Reducing TMAO levels has shown promise in lowering CV risk factors, including platelet reactivity and thrombosis risk. Other gut‐derived metabolites, such as SCFAs and bile acids, also play crucial roles in CV health, offering additional therapeutic opportunities through diet, probiotics, and pharmacological agents [144–146].

The gut–heart axis underscores the role of gut microbiota in regulating host metabolism, inflammation, and immune responses. Emerging therapeutic strategies target bacterial metabolites, enhance intestinal barrier function, and modulate inflammatory pathways [147].

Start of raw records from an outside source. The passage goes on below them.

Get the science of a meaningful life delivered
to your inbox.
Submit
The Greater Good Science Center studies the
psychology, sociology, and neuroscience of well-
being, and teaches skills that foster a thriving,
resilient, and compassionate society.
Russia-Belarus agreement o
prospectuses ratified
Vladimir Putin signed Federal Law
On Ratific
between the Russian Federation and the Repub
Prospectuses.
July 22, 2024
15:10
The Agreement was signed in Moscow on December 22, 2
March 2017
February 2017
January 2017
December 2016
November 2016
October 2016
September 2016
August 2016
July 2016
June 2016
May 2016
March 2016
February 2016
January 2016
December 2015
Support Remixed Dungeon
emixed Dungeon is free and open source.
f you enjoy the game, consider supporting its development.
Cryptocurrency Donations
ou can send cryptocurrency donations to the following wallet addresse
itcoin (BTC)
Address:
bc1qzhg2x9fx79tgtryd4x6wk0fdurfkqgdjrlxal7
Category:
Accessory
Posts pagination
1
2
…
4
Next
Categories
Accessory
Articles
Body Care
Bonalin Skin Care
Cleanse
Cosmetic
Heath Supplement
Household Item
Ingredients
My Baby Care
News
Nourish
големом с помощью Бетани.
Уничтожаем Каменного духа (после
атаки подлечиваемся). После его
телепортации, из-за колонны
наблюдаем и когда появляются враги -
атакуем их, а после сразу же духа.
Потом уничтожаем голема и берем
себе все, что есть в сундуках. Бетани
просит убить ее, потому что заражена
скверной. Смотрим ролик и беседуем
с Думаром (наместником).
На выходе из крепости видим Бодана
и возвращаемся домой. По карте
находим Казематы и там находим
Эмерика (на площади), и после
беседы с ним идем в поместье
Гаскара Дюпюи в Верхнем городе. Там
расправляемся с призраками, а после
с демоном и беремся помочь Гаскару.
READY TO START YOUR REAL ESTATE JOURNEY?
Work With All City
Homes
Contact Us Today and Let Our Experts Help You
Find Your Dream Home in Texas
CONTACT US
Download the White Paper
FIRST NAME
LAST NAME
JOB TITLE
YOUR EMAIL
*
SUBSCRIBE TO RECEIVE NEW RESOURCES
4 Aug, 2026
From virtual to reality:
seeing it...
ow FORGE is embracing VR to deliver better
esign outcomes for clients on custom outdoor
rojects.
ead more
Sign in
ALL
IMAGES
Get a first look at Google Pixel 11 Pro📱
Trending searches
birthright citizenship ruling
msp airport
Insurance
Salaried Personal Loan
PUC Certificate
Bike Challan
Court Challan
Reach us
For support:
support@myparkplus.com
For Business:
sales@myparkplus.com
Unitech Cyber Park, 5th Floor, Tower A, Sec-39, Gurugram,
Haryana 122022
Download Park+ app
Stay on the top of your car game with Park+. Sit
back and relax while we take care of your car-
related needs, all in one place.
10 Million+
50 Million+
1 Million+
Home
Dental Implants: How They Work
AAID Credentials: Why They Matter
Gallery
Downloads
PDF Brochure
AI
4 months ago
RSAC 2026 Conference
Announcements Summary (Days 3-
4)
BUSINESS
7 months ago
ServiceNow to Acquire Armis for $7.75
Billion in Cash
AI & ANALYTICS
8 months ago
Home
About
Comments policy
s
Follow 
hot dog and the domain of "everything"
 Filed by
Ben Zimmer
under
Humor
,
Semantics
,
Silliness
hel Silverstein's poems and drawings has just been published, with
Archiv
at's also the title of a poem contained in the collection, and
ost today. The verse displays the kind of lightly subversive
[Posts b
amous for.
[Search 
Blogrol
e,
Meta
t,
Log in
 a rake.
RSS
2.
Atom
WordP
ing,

Next‐generation probiotics (NGPs), engineered for enhanced stability and targeted disease management, represent a promising advancement in microbiota‐based therapy. The integration of synthetic biology and bioinformatics is facilitating more precise interventions [148, 149]. Future directions include [147–149]•personalized microbiota‐based therapies tailored to individual gut microbiome profiles,•multistrain probiotic formulations optimized for CV benefits,•advanced probiotic delivery systems ensuring greater efficacy, and•combined prebiotic and probiotic interventions to maximize gut microbiota modulation.